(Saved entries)
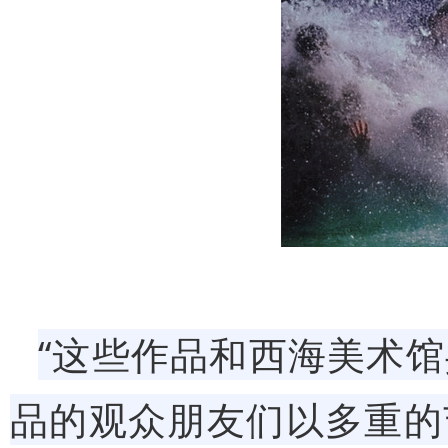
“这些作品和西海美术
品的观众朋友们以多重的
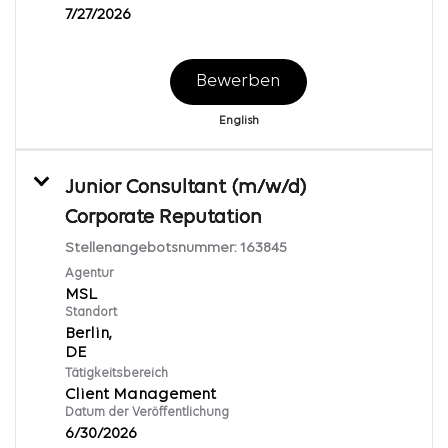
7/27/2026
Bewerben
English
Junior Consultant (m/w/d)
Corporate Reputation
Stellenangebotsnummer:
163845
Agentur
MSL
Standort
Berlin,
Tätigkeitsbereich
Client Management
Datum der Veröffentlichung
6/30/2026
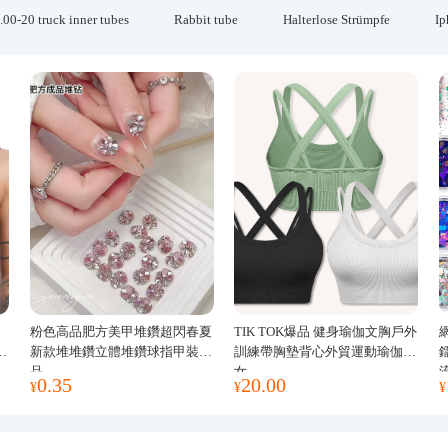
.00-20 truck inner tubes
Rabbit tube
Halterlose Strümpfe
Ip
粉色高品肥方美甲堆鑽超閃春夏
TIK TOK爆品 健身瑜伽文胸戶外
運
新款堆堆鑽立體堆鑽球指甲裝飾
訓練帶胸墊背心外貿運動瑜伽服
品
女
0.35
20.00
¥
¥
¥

...

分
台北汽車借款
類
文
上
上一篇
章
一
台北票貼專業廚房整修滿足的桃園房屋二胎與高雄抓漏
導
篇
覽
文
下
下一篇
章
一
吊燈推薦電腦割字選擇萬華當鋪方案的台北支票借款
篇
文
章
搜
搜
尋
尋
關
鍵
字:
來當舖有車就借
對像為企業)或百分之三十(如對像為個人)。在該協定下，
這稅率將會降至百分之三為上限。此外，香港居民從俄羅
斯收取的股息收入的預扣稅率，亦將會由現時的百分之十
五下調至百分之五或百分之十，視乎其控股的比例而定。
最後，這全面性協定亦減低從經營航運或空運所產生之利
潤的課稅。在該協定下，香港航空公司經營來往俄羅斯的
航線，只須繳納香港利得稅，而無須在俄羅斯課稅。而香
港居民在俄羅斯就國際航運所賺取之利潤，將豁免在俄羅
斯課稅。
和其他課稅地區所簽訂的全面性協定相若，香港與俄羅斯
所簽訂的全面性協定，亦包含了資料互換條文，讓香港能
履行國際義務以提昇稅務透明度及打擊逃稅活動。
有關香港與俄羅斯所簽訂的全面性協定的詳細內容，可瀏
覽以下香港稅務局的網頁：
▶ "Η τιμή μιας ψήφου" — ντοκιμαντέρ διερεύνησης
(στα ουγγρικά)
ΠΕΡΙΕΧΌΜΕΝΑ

TO DO
Write down exactly the span of lines above from the one containing "斯收取的股息收入的預扣稅率，亦將會由現時的百分之十" to the one containing "ΠΕΡΙΕΧΌΜΕΝΑ", both ends included.

EXERCISE RESPONSE
斯收取的股息收入的預扣稅率，亦將會由現時的百分之十
五下調至百分之五或百分之十，視乎其控股的比例而定。
最後，這全面性協定亦減低從經營航運或空運所產生之利
潤的課稅。在該協定下，香港航空公司經營來往俄羅斯的
航線，只須繳納香港利得稅，而無須在俄羅斯課稅。而香
港居民在俄羅斯就國際航運所賺取之利潤，將豁免在俄羅
斯課稅。
和其他課稅地區所簽訂的全面性協定相若，香港與俄羅斯
所簽訂的全面性協定，亦包含了資料互換條文，讓香港能
履行國際義務以提昇稅務透明度及打擊逃稅活動。
有關香港與俄羅斯所簽訂的全面性協定的詳細內容，可瀏
覽以下香港稅務局的網頁：
▶ "Η τιμή μιας ψήφου" — ντοκιμαντέρ διερεύνησης
(στα ουγγρικά)
ΠΕΡΙΕΧΌΜΕΝΑ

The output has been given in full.